Of course, we are not saying that Mary brought God into being. If this was the case, then together with the Protestants we have much cause for concern, because it would mean raising a mere creature to a level above her Creator. This is not what the Church teaches. Mary did not exist before God, but she existed before God took human nature in her womb. Although Mary is the Mother of God, she is not His mother in the sense that she is older than God nor the source of her Son’s divinity, for she is neither. Rather, we say that she is the Mother of God in the sense that she carried in her womb a divine person—Jesus Christ, God “in the flesh.”
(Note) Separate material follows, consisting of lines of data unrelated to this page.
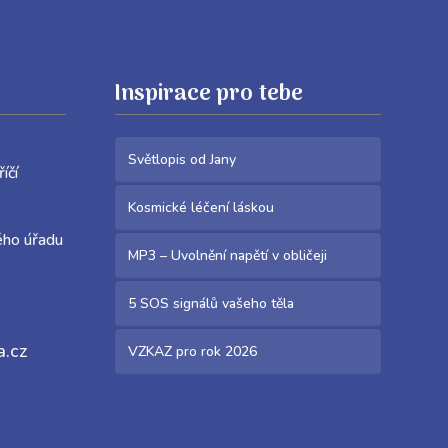
Inspirace pro tebe
Světlopis od Jany
Meziříčí
Kosmické léčení láskou
ého úřadu
MP3 – Uvolnění napětí v obličeji
5 SOS signálů vašeho těla
a.cz
VZKAZ pro rok 2026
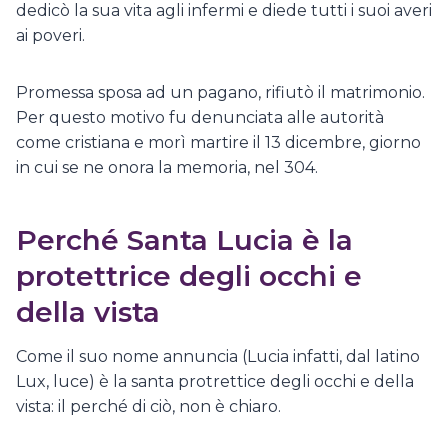
dedicò la sua vita agli infermi e diede tutti i suoi averi
ai poveri.
Promessa sposa ad un pagano, rifiutò il matrimonio.
Per questo motivo fu denunciata alle autorità
come cristiana e morì martire il 13 dicembre, giorno
in cui se ne onora la memoria, nel 304.
Perché Santa Lucia è la
protettrice degli occhi e
della vista
Come il suo nome annuncia (Lucia infatti, dal latino
Lux, luce) è la santa protrettice degli occhi e della
vista: il perché di ciò, non è chiaro.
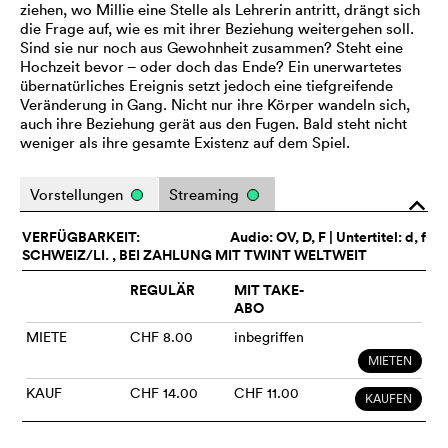
ziehen, wo Millie eine Stelle als Lehrerin antritt, drängt sich
die Frage auf, wie es mit ihrer Beziehung weitergehen soll.
Sind sie nur noch aus Gewohnheit zusammen? Steht eine
Hochzeit bevor – oder doch das Ende? Ein unerwartetes
übernatürliches Ereignis setzt jedoch eine tiefgreifende
Veränderung in Gang. Nicht nur ihre Körper wandeln sich,
auch ihre Beziehung gerät aus den Fugen. Bald steht nicht
weniger als ihre gesamte Existenz auf dem Spiel.
Vorstellungen
Streaming
o
VERFÜGBARKEIT:
Audio:
OV
, D, F | Untertitel: d, f
SCHWEIZ/LI. , BEI ZAHLUNG MIT TWINT WELTWEIT
REGULÄR
MIT TAKE-
ABO
MIETE
CHF 8.00
inbegriffen
MIETEN
KAUF
CHF 14.00
CHF 11.00
KAUFEN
The Son and the Mother thus form a unity. This explains why from the start they were called the new Adam and the new Eve, although we are very clearly aware that Jesus, as the Son of the Eternal Father, stands on an entirely different level from Mary, who is a simple human being. But even though Mary’s holiness and role in salvation's history depend entirely on the saving grace of God and Christ, we must insistently emphasise how intensely the Son wanted to be dependent on the Mother, how much of Himself He wanted to owe to His Mother. As much as the Incarnation is the gratuitous work of God which only God alone can perform, Mary’s role in the Incarnation can never be trivialised or neglected. Without a human mother, the Son of God could not fully be human whilst still retaining His full divine nature. A masterpiece owes its visible value to the canvas on which it was painted, even though the art and the material on which the same was painted are never on the same level. Together, Mary and Jesus both illustrate vividly how God has truly become one with man and man, one with God.